In this way, Meituan gradually became a giant life service platform.

7. Regional expansion strategy

The so-called regional expansion means that Meituan rose from the bottom-line level, fought fiercely with Dianping in the process of penetrating the high-line level, and finally merged to complete full coverage of high and low-line levels.

8. Deepening the industrial chain

Meituan’s final strategy is to build a broad moat by deepening the industrial chain.

After Meituan became a giant in the life service platform, it began to rapidly deepen its industrial chain to help merchants increase their value, build systems, and improve efficiency.

All of these operations actually produce a very powerful effect - huge stickiness.

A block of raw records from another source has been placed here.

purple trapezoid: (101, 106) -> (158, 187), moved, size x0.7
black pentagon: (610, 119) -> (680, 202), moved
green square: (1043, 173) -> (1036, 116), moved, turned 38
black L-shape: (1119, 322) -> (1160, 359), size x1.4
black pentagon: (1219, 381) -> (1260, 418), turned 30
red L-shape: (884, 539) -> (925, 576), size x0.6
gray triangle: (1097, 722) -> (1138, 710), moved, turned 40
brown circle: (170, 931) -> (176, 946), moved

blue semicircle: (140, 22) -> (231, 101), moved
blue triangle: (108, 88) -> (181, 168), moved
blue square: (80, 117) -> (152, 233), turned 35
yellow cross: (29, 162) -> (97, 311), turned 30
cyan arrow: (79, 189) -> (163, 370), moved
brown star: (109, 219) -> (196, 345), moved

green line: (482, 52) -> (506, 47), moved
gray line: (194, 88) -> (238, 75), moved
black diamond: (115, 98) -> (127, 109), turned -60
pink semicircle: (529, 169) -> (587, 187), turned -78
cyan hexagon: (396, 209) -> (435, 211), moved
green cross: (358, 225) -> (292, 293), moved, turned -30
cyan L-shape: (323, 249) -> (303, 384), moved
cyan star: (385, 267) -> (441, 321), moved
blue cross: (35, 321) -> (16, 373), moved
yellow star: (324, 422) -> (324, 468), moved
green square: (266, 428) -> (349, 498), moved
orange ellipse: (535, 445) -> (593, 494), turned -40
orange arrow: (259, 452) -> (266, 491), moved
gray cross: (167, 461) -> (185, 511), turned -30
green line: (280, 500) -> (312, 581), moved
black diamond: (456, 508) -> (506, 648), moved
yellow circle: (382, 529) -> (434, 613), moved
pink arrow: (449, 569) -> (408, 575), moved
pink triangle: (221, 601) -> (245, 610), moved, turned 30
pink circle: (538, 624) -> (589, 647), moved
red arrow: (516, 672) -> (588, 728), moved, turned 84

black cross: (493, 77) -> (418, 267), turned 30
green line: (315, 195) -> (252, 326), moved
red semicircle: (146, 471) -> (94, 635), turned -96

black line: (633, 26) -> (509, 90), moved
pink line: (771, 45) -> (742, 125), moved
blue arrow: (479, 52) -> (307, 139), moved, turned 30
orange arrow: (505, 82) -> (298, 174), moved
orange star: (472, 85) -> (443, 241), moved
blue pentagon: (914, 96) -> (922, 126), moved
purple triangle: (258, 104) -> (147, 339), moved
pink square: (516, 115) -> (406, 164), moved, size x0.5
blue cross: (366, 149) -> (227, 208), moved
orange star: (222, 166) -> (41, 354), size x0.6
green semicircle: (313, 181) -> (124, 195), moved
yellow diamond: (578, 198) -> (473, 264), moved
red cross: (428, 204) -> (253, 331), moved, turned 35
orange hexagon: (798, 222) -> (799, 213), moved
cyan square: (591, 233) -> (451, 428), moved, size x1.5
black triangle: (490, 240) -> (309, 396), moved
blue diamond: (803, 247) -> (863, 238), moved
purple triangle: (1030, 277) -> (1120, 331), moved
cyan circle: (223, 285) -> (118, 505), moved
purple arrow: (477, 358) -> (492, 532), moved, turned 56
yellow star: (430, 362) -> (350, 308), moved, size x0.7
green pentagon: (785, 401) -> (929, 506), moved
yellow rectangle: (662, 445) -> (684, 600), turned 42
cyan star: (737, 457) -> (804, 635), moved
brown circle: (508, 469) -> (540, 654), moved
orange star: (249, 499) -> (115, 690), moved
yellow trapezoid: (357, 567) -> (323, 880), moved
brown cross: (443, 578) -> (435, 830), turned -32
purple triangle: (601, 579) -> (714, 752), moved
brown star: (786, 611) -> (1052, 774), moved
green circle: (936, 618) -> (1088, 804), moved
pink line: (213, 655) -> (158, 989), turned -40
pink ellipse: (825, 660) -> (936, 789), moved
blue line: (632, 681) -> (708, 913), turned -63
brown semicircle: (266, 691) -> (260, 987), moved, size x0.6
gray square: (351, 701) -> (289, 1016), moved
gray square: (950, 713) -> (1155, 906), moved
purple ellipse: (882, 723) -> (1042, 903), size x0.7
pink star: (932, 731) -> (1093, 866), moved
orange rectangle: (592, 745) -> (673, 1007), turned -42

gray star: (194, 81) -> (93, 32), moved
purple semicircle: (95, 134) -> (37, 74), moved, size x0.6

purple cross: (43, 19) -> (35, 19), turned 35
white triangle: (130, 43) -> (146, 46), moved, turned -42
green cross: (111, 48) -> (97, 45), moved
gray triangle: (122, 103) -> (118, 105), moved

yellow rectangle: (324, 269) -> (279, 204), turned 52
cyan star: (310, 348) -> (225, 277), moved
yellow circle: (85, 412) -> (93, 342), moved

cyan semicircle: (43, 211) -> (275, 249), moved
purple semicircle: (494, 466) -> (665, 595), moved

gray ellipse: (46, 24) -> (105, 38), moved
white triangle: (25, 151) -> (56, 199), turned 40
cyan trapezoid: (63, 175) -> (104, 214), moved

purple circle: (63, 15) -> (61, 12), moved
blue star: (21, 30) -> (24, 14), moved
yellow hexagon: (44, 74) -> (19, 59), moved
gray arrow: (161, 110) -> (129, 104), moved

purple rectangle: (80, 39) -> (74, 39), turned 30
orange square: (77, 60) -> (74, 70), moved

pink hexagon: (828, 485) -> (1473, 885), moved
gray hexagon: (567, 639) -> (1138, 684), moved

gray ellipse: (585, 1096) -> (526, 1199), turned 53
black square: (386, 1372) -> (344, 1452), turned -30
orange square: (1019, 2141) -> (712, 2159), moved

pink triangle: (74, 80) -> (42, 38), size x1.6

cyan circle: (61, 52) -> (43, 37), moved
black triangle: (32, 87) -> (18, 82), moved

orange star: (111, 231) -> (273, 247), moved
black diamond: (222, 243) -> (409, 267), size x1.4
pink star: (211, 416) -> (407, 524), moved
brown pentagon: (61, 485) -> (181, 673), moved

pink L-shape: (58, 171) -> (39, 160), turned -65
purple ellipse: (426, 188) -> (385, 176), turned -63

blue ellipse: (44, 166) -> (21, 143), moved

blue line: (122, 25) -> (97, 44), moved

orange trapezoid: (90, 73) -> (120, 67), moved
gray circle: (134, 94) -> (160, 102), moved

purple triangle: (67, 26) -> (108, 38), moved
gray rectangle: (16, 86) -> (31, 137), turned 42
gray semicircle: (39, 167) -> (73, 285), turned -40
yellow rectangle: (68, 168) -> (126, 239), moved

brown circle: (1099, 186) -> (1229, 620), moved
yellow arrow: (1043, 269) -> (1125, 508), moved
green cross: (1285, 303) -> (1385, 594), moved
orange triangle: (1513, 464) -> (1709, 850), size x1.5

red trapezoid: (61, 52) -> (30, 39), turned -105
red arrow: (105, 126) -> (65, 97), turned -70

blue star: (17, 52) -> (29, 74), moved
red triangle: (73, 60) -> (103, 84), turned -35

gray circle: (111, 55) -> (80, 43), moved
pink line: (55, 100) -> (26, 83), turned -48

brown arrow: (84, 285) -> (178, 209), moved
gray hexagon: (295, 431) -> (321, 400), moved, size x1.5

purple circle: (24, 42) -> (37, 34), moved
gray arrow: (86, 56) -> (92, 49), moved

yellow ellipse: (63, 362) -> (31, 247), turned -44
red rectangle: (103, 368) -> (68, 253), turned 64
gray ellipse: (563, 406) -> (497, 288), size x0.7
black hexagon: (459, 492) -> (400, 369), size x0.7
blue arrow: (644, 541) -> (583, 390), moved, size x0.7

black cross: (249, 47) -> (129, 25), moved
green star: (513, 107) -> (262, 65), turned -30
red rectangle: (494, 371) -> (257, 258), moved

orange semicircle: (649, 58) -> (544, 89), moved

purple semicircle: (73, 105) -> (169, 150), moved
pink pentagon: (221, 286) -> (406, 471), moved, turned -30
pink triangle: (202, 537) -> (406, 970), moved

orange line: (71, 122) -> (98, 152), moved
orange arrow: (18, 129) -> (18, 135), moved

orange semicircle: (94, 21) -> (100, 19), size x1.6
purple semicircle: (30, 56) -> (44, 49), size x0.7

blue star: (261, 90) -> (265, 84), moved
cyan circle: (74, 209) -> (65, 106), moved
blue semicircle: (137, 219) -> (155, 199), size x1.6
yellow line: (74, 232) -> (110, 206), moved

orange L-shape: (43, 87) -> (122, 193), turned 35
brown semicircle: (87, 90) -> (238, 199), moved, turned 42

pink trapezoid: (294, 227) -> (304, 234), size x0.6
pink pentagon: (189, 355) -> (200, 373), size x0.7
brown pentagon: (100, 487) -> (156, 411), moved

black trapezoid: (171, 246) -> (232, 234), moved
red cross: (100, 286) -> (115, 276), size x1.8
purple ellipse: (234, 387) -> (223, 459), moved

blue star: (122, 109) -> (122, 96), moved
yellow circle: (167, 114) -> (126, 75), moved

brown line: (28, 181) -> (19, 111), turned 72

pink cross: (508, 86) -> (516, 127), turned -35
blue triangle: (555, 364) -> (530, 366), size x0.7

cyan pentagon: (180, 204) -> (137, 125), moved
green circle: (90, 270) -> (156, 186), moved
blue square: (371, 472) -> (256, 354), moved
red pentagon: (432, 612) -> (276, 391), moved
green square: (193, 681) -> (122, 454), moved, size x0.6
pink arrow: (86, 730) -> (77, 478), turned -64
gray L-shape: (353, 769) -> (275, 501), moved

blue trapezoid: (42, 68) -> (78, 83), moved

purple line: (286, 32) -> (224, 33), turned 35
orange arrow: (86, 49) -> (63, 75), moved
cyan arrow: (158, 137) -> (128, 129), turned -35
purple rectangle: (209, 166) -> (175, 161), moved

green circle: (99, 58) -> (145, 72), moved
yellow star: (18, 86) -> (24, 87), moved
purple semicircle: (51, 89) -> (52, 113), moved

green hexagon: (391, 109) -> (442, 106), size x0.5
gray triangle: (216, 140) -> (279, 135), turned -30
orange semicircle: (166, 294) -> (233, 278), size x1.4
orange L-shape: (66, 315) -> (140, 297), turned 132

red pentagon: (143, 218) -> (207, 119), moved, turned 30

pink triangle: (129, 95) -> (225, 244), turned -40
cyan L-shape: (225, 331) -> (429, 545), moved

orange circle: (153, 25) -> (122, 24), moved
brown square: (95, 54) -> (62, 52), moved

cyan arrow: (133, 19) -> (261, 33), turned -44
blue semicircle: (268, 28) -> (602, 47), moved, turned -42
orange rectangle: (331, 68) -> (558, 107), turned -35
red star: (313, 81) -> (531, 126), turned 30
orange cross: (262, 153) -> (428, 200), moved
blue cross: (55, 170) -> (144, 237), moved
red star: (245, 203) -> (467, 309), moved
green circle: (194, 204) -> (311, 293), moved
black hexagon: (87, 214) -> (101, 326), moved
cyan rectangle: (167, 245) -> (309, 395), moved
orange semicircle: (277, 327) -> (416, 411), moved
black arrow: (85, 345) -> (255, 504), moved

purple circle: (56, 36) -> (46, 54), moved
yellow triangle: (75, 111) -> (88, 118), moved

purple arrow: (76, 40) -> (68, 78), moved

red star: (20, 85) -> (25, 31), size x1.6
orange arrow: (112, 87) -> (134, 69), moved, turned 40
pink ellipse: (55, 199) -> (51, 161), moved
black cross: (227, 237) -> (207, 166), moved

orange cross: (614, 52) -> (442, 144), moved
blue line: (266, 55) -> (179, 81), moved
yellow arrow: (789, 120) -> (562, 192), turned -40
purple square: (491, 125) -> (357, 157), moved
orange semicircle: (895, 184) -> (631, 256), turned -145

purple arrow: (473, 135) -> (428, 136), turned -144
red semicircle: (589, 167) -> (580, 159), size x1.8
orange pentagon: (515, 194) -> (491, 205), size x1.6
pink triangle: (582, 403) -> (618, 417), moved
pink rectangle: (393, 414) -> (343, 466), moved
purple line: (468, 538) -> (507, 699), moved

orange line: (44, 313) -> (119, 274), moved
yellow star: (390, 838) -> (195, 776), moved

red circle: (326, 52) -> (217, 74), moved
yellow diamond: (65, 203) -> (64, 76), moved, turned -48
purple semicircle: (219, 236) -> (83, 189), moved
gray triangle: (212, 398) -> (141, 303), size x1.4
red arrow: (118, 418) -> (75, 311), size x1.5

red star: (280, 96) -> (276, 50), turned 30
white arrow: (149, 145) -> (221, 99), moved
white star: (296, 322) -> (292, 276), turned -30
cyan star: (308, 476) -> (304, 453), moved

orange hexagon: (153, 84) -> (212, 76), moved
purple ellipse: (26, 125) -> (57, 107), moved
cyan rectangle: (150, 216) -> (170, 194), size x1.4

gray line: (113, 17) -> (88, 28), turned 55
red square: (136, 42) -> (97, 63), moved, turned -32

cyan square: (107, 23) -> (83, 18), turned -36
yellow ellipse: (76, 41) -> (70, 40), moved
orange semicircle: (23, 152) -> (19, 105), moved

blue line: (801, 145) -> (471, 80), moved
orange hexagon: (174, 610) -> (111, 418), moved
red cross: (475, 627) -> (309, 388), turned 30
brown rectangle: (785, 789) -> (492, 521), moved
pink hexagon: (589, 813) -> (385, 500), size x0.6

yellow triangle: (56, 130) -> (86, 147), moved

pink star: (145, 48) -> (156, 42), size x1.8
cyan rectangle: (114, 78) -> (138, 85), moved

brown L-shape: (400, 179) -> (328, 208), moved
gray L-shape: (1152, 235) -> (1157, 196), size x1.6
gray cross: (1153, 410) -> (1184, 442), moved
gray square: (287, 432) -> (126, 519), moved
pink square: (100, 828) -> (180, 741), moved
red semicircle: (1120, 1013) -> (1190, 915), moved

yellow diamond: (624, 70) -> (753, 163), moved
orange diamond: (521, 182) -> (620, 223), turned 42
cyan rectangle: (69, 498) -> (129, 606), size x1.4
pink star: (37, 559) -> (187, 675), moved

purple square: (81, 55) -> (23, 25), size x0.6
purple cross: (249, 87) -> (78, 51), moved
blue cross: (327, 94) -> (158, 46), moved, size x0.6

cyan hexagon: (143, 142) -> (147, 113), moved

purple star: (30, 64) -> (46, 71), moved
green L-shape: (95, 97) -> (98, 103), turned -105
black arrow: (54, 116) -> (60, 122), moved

This is because if the system used by merchants is connected to Meituan, or even provided by Meituan, the data is deposited in it, and the service efficiency is guaranteed by the platform's system, then the platform's stickiness to merchants will naturally be very strong, and it will be difficult for merchants to leave.

At each stage, Meituan has a very clear focus. At the same time, under the entire growth system, it also perfectly matches what the growth theory pursues: from the entry point to PMF, to multilateral platforms and dimensional expansion, and finally to the establishment of a large thinking system of industry barriers and stickiness.

This is the end of this issue. In the next issue, I will analyze the five dimensions of growth strategy with you based on classic cases such as Amap, LeTV, and Keep.